Dalam beberapa tahun terakhir, persoalan tersebut semakin kompleks dengan hadirnya proyek-proyek iklim dan transisi energi. Secara prinsip, agenda ini penting dan mendesak. Namun dalam praktiknya, sejumlah kebijakan iklim berpotensi menimbulkan ketidakadilan baru jika tidak disertai pengakuan, perlindungan dan pemenuhan hak-hak masyarakat adat. Skema nilai ekonomi karbon, misalnya lebih berorientasi pada perdagangan karbon, bukan pada upaya untuk mengurangi emisi secara drastis.
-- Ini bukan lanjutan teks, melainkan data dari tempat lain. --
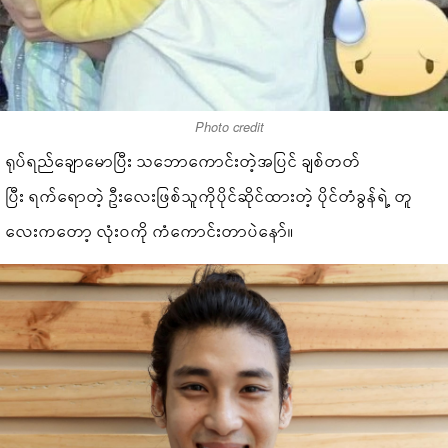
Photo credit
ရုပ်ရည်ချောမောပြီး သဘောကောင်းတဲ့အပြင် ချစ်တတ်
ပြီး ရက်ရောတဲ့ ဦးလေးဖြစ်သူကိုပိုင်ဆိုင်ထားတဲ့ ပိုင်တံခွန်ရဲ့ တူ
လေးကတော့ လုံးဝကို ကံကောင်းတာပဲနော်။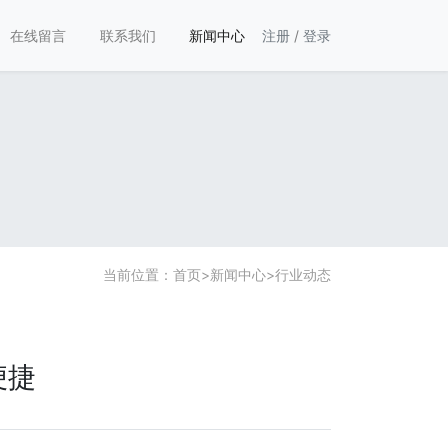
在线留言
联系我们
新闻中心
注册
/
登录
当前位置：
首页
>
新闻中心
>
行业动态
便捷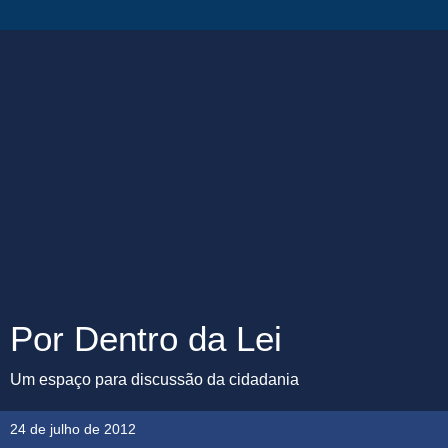
Por Dentro da Lei
Um espaço para discussão da cidadania
24 de julho de 2012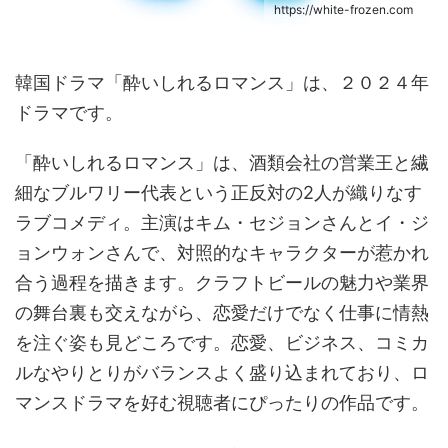
https://white-frozen.com
韓国ドラマ「酔いしれるロマンス」は、２０２４年
ドラマです。
「酔いしれるロマンス」は、酒類会社の営業王と繊
細なブルワリー代表という正反対の2人が織りなす
ラブコメディ。主演はキム・セジョンさんとイ・ジ
ョンウォンさんで、対照的なキャラクターが惹かれ
合う過程を描きます。クラフトビールの魅力や業界
の舞台裏も交えながら、恋愛だけでなく仕事に情熱
を注ぐ姿も見どころです。恋愛、ビジネス、コミカ
ルなやりとりがバランスよく盛り込まれており、ロ
マンスドラマを好む視聴者にぴったりの作品です。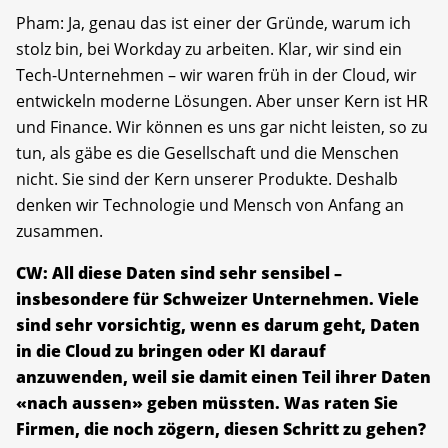
Pham: Ja, genau das ist einer der Gründe, warum ich
stolz bin, bei Workday zu arbeiten. Klar, wir sind ein
Tech-Unternehmen – wir waren früh in der Cloud, wir
entwickeln moderne Lösungen. Aber unser Kern ist HR
und Finance. Wir können es uns gar nicht leisten, so zu
tun, als gäbe es die Gesellschaft und die Menschen
nicht. Sie sind der Kern unserer Produkte. Deshalb
denken wir Technologie und Mensch von Anfang an
zusammen.
CW: All diese Daten sind sehr sensibel –
insbesondere für Schweizer Unternehmen. Viele
sind sehr vorsichtig, wenn es darum geht, Daten
in die Cloud zu bringen oder KI darauf
anzuwenden, weil sie damit einen Teil ihrer Daten
«nach aussen» geben müssten. Was raten Sie
Firmen, die noch zögern, diesen Schritt zu gehen?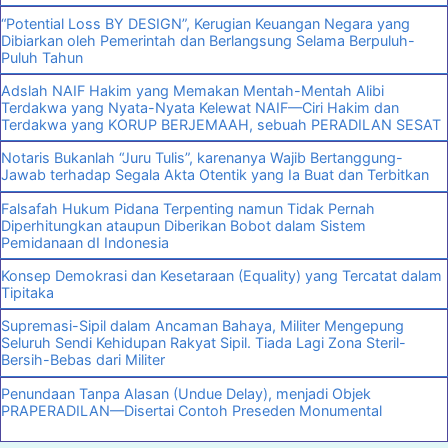
“Potential Loss BY DESIGN”, Kerugian Keuangan Negara yang
Dibiarkan oleh Pemerintah dan Berlangsung Selama Berpuluh-
Puluh Tahun
Adslah NAIF Hakim yang Memakan Mentah-Mentah Alibi
Terdakwa yang Nyata-Nyata Kelewat NAIF—Ciri Hakim dan
Terdakwa yang KORUP BERJEMAAH, sebuah PERADILAN SESAT
Notaris Bukanlah “Juru Tulis”, karenanya Wajib Bertanggung-
Jawab terhadap Segala Akta Otentik yang Ia Buat dan Terbitkan
Falsafah Hukum Pidana Terpenting namun Tidak Pernah
Diperhitungkan ataupun Diberikan Bobot dalam Sistem
Pemidanaan dI Indonesia
Konsep Demokrasi dan Kesetaraan (Equality) yang Tercatat dalam
Tipitaka
Supremasi-Sipil dalam Ancaman Bahaya, Militer Mengepung
Seluruh Sendi Kehidupan Rakyat Sipil. Tiada Lagi Zona Steril-
Bersih-Bebas dari Militer
Penundaan Tanpa Alasan (Undue Delay), menjadi Objek
PRAPERADILAN—Disertai Contoh Preseden Monumental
Hal serupa juga terlihat dalam kebijakan Second Nationally Determined Contribution (SNDC), partisipasi bermakna masyarakat adat dalam perumusannya masih sangat terbatas. Satu-satunya frasa yang ditemukan di dalam dokumen SNDC hanyalah mengenai tradisional wisdom sebagai praktik baik, namun tidak diikuti dengan pengakuan dan perlindungan hak-hak masyarakat adat atas wilayah adatnya.
Padahal pengetahuan tradisional dalam adaptasi dan mitigasi perubahan iklim telah dipraktikkan oleh Masyarakat Adat secara turun-temurun, dan telah teruji lintas generasi. Akibatnya, berbagai proyek atas nama proyek mitigasi dan transisi energi termasuk geothermal, bioenergi, dan pertambangan mineral kritis justru memicu konflik baru di wilayah-wilayah masyarakat adat.
Krisis iklim menuntut kebijakan yang tidak hanya cepat, tetapi juga adil dan inklusif. Mengakui, melindungi dan memenuhi hak-hak masyarakat adat bukanlah hambatan pembangunan, melainkan prasyarat bagi pembangunan yang berkelanjutan dan jalan mengatasi krisis iklim.
Dalam konteks ini, Presiden dan DPR memiliki peran strategis.
Pengesahan UU Masyarakat Adat akan memberikan kepastian hukum, memperkuat perlindungan dan pemenuhan hak masyarakat adat, serta menjadi fondasi penting bagi keberhasilan agenda iklim Indonesia. Langkah ini juga sejalan dengan amanat konstitusi serta berbagai instrument hukum hak asasi manusia yang telah diratifikasi Indonesia tentang kewajiban pemerintah Indonesia untuk mengakui, melindungi dan memenuhi keberadaan masyarakat adat beserta hak asal-usul atau hak-hak tradisionalnya di dalam proses dan pelaksanaan pembangunan nasional.